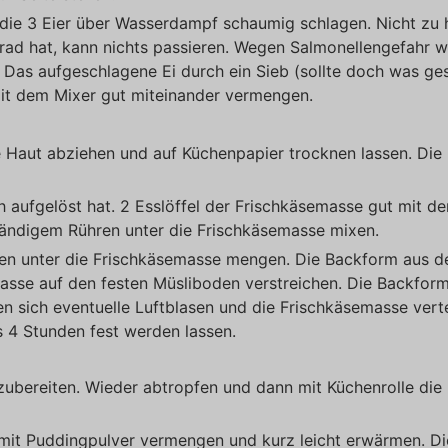
die 3 Eier über Wasserdampf schaumig schlagen. Nicht zu 
rad hat, kann nichts passieren. Wegen Salmonellengefahr 
Das aufgeschlagene Ei durch ein Sieb (sollte doch was ge
mit dem Mixer gut miteinander vermengen.
ie Haut abziehen und auf Küchenpapier trocknen lassen. Die 
ch aufgelöst hat. 2 Esslöffel der Frischkäsemasse gut mit de
ständigem Rühren unter die Frischkäsemasse mixen.
ren unter die Frischkäsemasse mengen. Die Backform aus 
asse auf den festen Müsliboden verstreichen. Die Backfor
en sich eventuelle Luftblasen und die Frischkäsemasse verte
s 4 Stunden fest werden lassen.
e zubereiten. Wieder abtropfen und dann mit Küchenrolle die
t mit Puddingpulver vermengen und kurz leicht erwärmen. Di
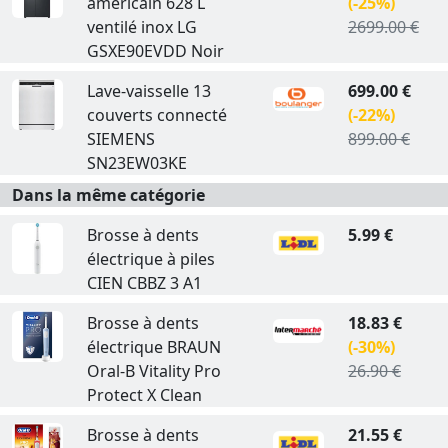
américain 628 L
(-25%)
ventilé inox LG
2699.00 €
GSXE90EVDD Noir
Lave-vaisselle 13
699.00 €
couverts connecté
(-22%)
SIEMENS
899.00 €
SN23EW03KE
Dans la même catégorie
Brosse à dents
5.99 €
électrique à piles
CIEN CBBZ 3 A1
Brosse à dents
18.83 €
électrique BRAUN
(-30%)
Oral-B Vitality Pro
26.90 €
Protect X Clean
Brosse à dents
21.55 €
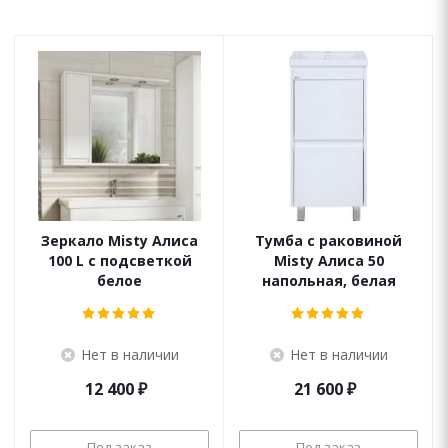
Зеркало Misty Алиса
Тумба с раковиной
100 L с подсветкой
Misty Алиса 50
белое
напольная, белая
Нет в наличии
Нет в наличии
12 400
₽
21 600
₽
Под заказ
Под заказ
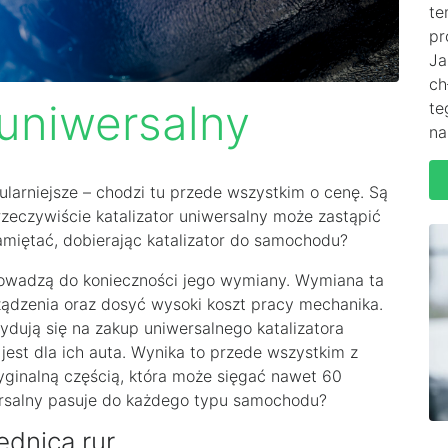
te
pr
Ja
ch
 uniwersalny
te
na
pularniejsze – chodzi tu przede wszystkim o cenę. Są
rzeczywiście katalizator uniwersalny może zastąpić
amiętać, dobierając katalizator do samochodu?
rowadzą do konieczności jego wymiany. Wymiana ta
ządzenia oraz dosyć wysoki koszt pracy mechanika.
ydują się na zakup uniwersalnego katalizatora
jest dla ich auta. Wynika to przede wszystkim z
yginalną częścią, która może sięgać nawet 60
wersalny pasuje do każdego typu samochodu?
ednica rur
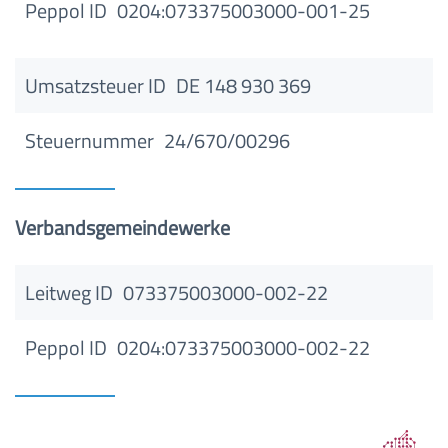
Peppol ID
0204:073375003000-001-25
Umsatzsteuer ID
DE 148 930 369
Steuernummer
24/670/00296
Verbandsgemeindewerke
Leitweg ID
073375003000-002-22
Peppol ID
0204:073375003000-002-22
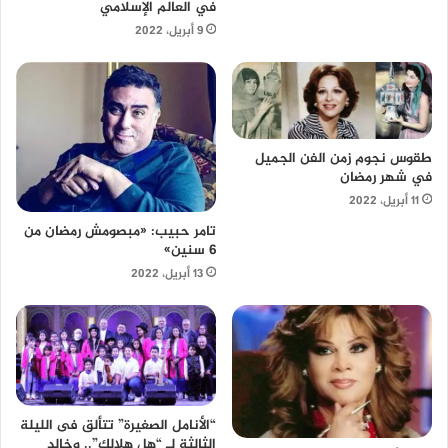
في العالم الإسلامي
9 أبريل، 2022
طقوس نجوم زمن الفن الجميل
في شهر رمضان
11 أبريل، 2022
تامر حبيب: «مبصومش رمضان من
6 سنين»
13 أبريل، 2022
“الأنامل الصغيرة” تتألق فى الليلة
الثالثة لـ “هل هلالك”.. وخالد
■ ■ ■ ■ ■
# WHAT YOU SHOULD DO:
The answer is every line of the data, exactly as written, with the pictures dropped.

# RESPONSE FOR THIS EXERCISE:
die 3 Eier über Wasserdampf schaumig schlagen. Nicht zu 
rad hat, kann nichts passieren. Wegen Salmonellengefahr 
Das aufgeschlagene Ei durch ein Sieb (sollte doch was ge
mit dem Mixer gut miteinander vermengen.
ie Haut abziehen und auf Küchenpapier trocknen lassen. Die 
ch aufgelöst hat. 2 Esslöffel der Frischkäsemasse gut mit de
ständigem Rühren unter die Frischkäsemasse mixen.
ren unter die Frischkäsemasse mengen. Die Backform aus 
asse auf den festen Müsliboden verstreichen. Die Backfor
en sich eventuelle Luftblasen und die Frischkäsemasse verte
s 4 Stunden fest werden lassen.
e zubereiten. Wieder abtropfen und dann mit Küchenrolle die
t mit Puddingpulver vermengen und kurz leicht erwärmen. Di
américain 628 L
(-25%)
ventilé inox LG
2699.00 €
GSXE90EVDD Noir
Lave-vaisselle 13
699.00 €
couverts connecté
(-22%)
SIEMENS
899.00 €
SN23EW03KE
Dans la même catégorie
Brosse à dents
5.99 €
électrique à piles
CIEN CBBZ 3 A1
Brosse à dents
18.83 €
électrique BRAUN
(-30%)
Oral-B Vitality Pro
26.90 €
Protect X Clean
Brosse à dents
21.55 €
Зеркало Misty Алиса
Тумба с раковиной
100 L с подсветкой
Misty Алиса 50
белое
напольная, белая
Нет в наличии
Нет в наличии
12 400
₽
21 600
₽
Под заказ
Под заказ
te
pr
Ja
ch
 uniwersalny
te
na
pularniejsze – chodzi tu przede wszystkim o cenę. Są
rzeczywiście katalizator uniwersalny może zastąpić
amiętać, dobierając katalizator do samochodu?
rowadzą do konieczności jego wymiany. Wymiana ta
ządzenia oraz dosyć wysoki koszt pracy mechanika.
ydują się na zakup uniwersalnego katalizatora
jest dla ich auta. Wynika to przede wszystkim z
yginalną częścią, która może sięgać nawet 60
wersalny pasuje do każdego typu samochodu?
ednica rur
Peppol ID
0204:073375003000-001-25
Umsatzsteuer ID
DE 148 930 369
Steuernummer
24/670/00296
Verbandsgemeindewerke
Leitweg ID
073375003000-002-22
Peppol ID
0204:073375003000-002-22
في العالم الإسلامي
9 أبريل، 2022
طقوس نجوم زمن الفن الجميل
في شهر رمضان
11 أبريل، 2022
تامر حبيب: «مبصومش رمضان من
6 سنين»
13 أبريل، 2022
“الأنامل الصغيرة” تتألق فى الليلة
الثالثة لـ “هل هلالك”.. وخالد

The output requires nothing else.